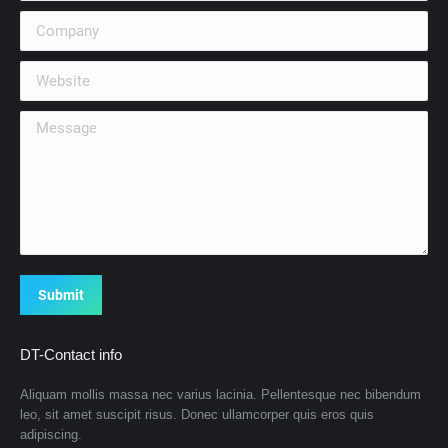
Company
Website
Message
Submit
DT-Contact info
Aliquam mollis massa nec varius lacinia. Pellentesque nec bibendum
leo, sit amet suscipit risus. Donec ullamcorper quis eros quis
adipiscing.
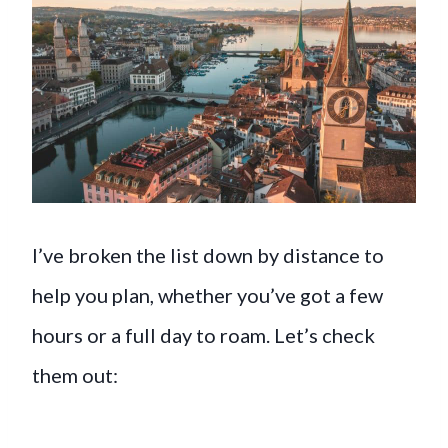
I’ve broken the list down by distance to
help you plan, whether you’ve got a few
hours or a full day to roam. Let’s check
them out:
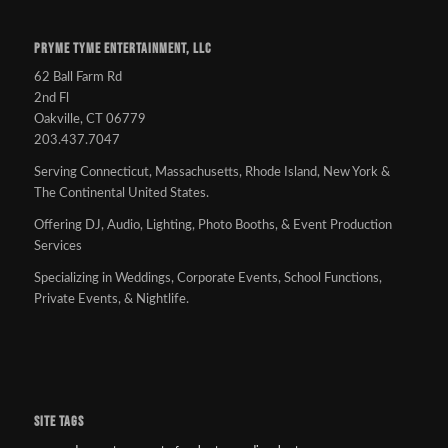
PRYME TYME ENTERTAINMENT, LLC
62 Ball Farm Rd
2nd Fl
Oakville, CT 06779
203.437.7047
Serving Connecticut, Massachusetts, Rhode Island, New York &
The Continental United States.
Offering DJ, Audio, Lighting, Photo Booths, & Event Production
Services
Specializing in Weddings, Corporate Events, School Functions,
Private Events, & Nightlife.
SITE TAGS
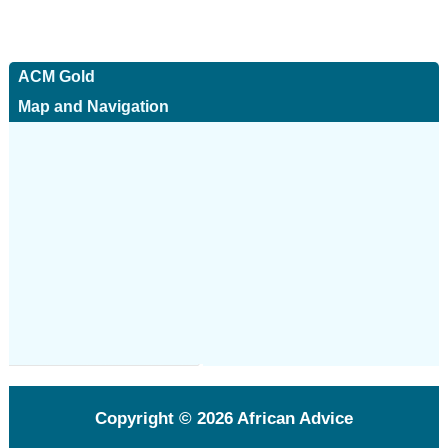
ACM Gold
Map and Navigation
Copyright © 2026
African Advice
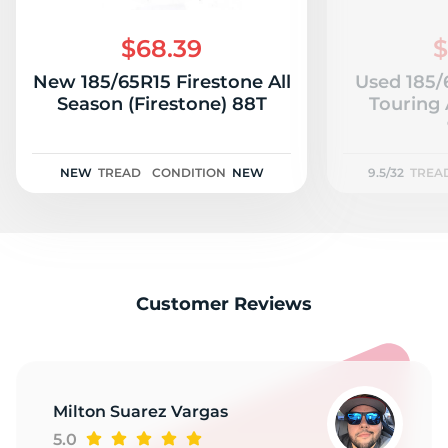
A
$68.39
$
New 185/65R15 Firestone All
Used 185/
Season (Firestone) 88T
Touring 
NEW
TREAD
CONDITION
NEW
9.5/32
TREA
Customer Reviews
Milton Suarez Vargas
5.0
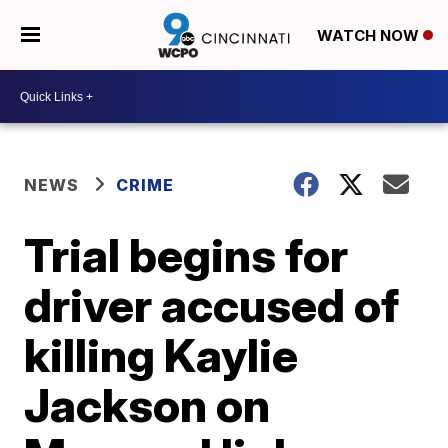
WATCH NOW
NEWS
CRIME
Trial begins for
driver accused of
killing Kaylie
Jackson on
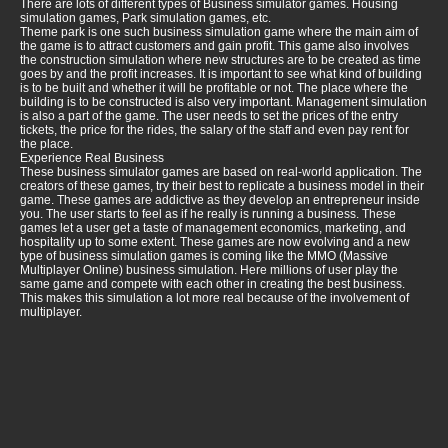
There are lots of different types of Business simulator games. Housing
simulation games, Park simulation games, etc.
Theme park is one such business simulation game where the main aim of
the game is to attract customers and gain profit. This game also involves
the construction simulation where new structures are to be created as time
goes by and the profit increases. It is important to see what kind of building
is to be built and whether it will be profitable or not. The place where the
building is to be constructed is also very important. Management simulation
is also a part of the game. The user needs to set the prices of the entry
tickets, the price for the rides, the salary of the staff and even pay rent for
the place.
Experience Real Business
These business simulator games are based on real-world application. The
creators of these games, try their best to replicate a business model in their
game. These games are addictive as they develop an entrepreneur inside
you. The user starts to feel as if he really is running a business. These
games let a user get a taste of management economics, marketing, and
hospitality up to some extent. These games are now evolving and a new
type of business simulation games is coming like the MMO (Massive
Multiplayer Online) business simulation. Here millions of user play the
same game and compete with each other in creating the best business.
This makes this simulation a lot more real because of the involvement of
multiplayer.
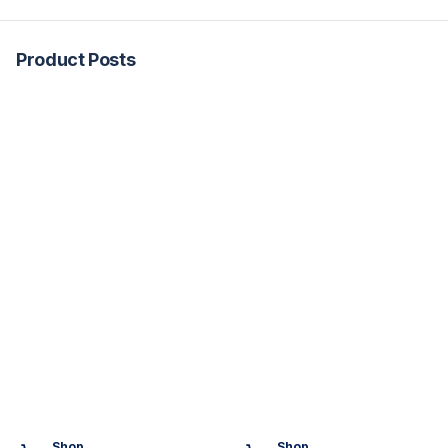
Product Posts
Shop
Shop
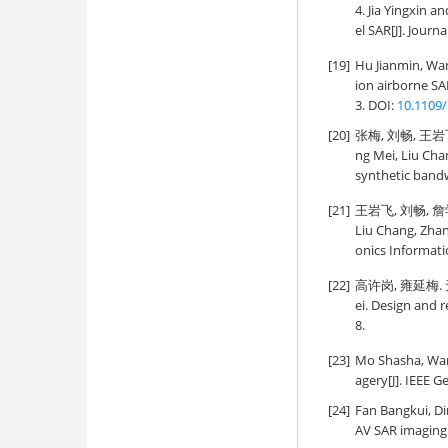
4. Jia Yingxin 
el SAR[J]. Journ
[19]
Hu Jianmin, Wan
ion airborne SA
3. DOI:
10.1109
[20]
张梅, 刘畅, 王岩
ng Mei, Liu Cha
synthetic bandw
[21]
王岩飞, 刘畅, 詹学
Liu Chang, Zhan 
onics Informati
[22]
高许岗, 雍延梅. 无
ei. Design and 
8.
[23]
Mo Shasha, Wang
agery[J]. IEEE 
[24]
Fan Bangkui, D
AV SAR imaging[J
==
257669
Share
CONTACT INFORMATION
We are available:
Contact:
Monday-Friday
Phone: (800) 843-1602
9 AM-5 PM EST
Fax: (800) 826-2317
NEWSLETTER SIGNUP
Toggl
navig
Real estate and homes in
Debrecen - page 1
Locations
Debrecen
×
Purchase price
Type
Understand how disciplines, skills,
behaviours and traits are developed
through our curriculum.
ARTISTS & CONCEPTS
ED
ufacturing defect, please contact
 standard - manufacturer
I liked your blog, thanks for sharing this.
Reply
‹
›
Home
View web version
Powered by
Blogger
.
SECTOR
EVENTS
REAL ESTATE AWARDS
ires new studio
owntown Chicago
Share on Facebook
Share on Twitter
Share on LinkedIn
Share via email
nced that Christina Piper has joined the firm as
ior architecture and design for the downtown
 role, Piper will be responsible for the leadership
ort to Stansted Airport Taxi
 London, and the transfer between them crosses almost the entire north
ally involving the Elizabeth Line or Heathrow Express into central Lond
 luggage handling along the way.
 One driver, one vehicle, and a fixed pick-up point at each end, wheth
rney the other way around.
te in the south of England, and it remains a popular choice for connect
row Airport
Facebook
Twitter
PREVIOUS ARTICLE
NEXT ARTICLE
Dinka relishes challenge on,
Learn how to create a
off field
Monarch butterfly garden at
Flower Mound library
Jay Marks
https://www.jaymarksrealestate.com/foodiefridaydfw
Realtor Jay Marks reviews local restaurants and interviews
---
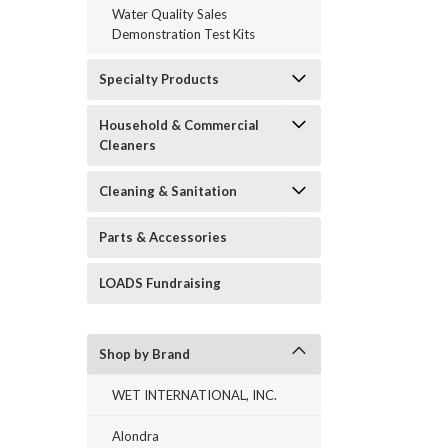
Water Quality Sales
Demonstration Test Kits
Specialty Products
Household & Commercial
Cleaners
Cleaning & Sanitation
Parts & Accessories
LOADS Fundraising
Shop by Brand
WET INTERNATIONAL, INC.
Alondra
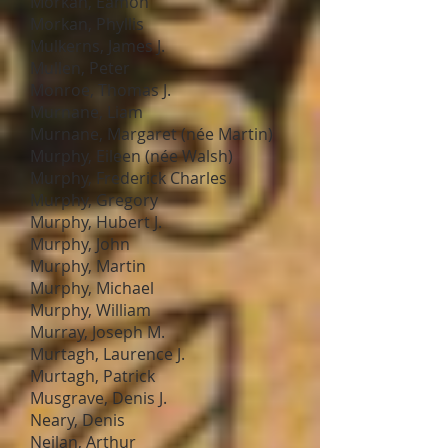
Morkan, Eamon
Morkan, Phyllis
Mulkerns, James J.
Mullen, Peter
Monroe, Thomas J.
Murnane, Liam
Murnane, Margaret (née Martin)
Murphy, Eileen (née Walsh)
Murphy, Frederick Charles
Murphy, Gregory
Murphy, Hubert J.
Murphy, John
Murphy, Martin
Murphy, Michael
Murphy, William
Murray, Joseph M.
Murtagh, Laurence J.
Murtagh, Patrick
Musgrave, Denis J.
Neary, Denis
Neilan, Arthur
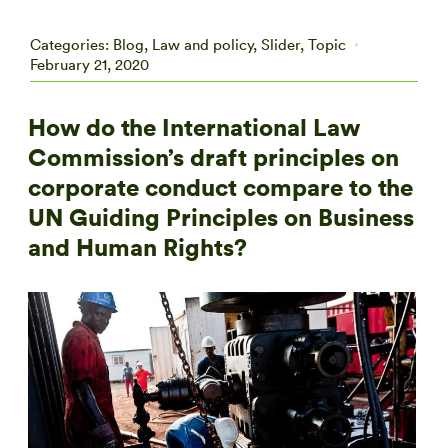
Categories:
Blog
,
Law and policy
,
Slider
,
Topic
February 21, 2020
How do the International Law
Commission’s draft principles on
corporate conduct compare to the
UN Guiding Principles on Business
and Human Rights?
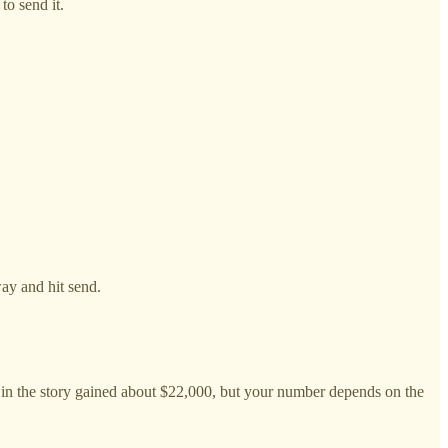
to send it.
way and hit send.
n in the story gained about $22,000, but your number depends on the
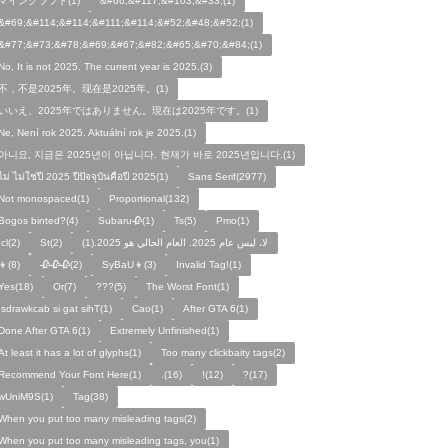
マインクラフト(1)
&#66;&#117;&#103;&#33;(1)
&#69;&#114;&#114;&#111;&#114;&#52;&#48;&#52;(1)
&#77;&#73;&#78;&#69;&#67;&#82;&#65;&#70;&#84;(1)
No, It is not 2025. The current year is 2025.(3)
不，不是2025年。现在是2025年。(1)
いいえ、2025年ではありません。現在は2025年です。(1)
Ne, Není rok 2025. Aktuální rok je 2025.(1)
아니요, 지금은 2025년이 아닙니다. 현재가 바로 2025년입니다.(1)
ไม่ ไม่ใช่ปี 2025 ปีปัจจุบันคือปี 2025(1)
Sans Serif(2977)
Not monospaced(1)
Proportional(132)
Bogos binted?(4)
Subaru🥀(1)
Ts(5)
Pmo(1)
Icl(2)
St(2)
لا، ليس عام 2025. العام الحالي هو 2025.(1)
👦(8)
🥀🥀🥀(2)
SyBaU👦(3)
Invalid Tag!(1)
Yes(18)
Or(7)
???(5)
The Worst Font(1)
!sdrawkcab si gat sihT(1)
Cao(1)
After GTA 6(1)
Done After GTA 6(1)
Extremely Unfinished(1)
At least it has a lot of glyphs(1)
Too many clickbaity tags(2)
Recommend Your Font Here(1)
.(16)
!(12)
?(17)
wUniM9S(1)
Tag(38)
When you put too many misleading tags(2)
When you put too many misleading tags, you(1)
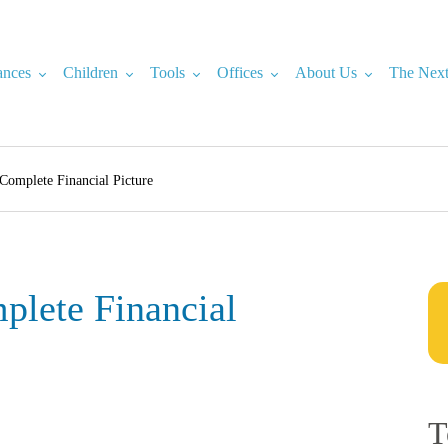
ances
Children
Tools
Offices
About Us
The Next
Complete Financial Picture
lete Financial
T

• **Task directions**:
Your answer should consist only of the lines above between the line holding "ufacturing defect, please contact" and the line holding "Realtor Jay Marks", inclusive, each transcribed exactly.

• **Output**:
ufacturing defect, please contact
 standard - manufacturer
I liked your blog, thanks for sharing this.
Reply
‹
›
Home
View web version
Powered by
Blogger
.
SECTOR
EVENTS
REAL ESTATE AWARDS
ires new studio
owntown Chicago
Share on Facebook
Share on Twitter
Share on LinkedIn
Share via email
nced that Christina Piper has joined the firm as
ior architecture and design for the downtown
 role, Piper will be responsible for the leadership
ort to Stansted Airport Taxi
 London, and the transfer between them crosses almost the entire north
ally involving the Elizabeth Line or Heathrow Express into central Lond
 luggage handling along the way.
 One driver, one vehicle, and a fixed pick-up point at each end, wheth
rney the other way around.
te in the south of England, and it remains a popular choice for connect
row Airport
Facebook
Twitter
PREVIOUS ARTICLE
NEXT ARTICLE
Dinka relishes challenge on,
Learn how to create a
off field
Monarch butterfly garden at
Flower Mound library
Jay Marks
https://www.jaymarksrealestate.com/foodiefridaydfw
Realtor Jay Marks reviews local restaurants and interviews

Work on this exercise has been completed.